The team that created WWII-based flight sims such as Secret Weapons Of The Luftwaffe made X-Wing and TIE Fighter, an interesting parallel with George Lucas having based the dogfights in A New Hope on those of WWII movies. But because Star Wars space battles lack such real-world inconveniences as the ground and stalling, TIE Fighter’s battles are much closer to the filmic ideal. Without the need to emulate proper space physics, they are close-up and intense, quarry and hunter twisting and turning against a starfield shot through with green and orange laser bolts.
But the great attraction of TIE Fighter is that it is, at heart, a simulation, even if it’s a simulation of something that doesn’t exist. Its depiction of how a starfighter works is coherent and far-reaching, a design based on the fantastical but rooted in logic and game design. Just as the films formed a rich fictional universe through consistency and subtlety in every element onscreen, so too does TIE Fighter build a reality of space combat in the details of how the ships work, how other craft behave, and the strategy behind the way the missions are planned.

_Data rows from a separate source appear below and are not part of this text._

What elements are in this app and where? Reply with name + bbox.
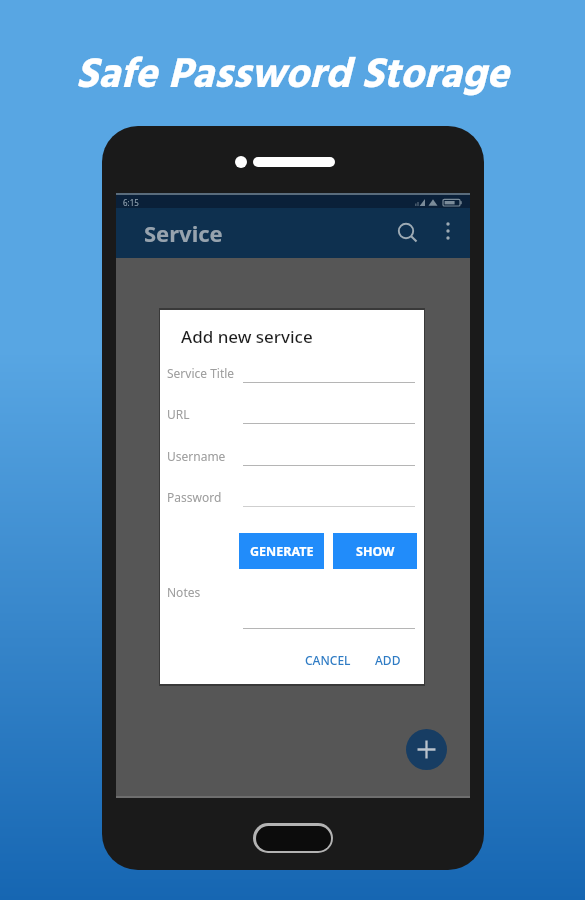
- button[interactable]: ADD: [367, 646, 409, 674]
- staticText: Username: [167, 448, 226, 464]
- button[interactable]: GENERATE: [239, 533, 324, 569]
- staticText: SHOW: [356, 543, 395, 560]
- staticText: URL: [167, 406, 190, 422]
- staticText: Safe Password Storage: [76, 42, 509, 110]
- staticText: GENERATE: [250, 543, 314, 560]
- button[interactable]: SHOW: [333, 533, 417, 569]
- staticText: 6:15: [123, 197, 139, 208]
- staticText: Service Title: [167, 365, 235, 381]
- button[interactable]: More options: [436, 219, 464, 247]
- button[interactable]: Search: [394, 219, 422, 247]
- staticText: ADD: [375, 652, 401, 668]
- button[interactable]: CANCEL: [297, 646, 359, 674]
- staticText: Notes: [167, 584, 201, 600]
- staticText: CANCEL: [305, 652, 351, 668]
- staticText: Add new service: [181, 325, 313, 348]
- staticText: Password: [167, 489, 222, 505]
- button[interactable]: Home: [253, 823, 333, 853]
- button[interactable]: Add: [406, 729, 447, 770]
- staticText: Service: [144, 218, 223, 248]
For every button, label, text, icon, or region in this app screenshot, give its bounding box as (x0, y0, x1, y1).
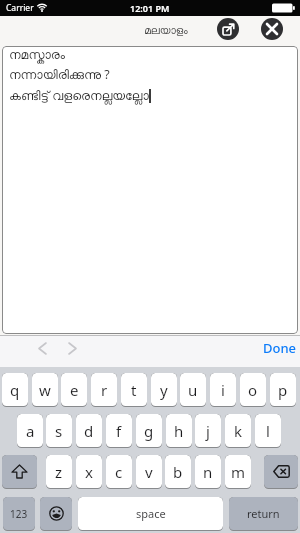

The premier example is the TIE’s power system, a design identical to that in X-Wing because, well, it couldn’t really be bettered. It supposes that each starfighter produces a certain amount of energy that can be routed to the engine, shields, lasers and other energy guns that may be present. The balance can be shifted – increasing laser or shield recharge rate takes power from the engines and therefore slows you down, while going top speed means draining energy from your shield or laser reserves. Each battle demands careful strategy: if shields are depleted, laser energy can be desperately piled into them to restock, but you may be left without the ability to fire. Shield energy can also be shifted between the front and rear of the ship – attacking a capital ship bristling with turrets might require all power forward, for instance, but don’t neglect your rear when you’re powering away again. During battles, therefore, your right hand will be keying in power configurations while your left flies the TIE Fighter, a feat of co-ordination that takes time to learn but is thoroughly satisfying to master.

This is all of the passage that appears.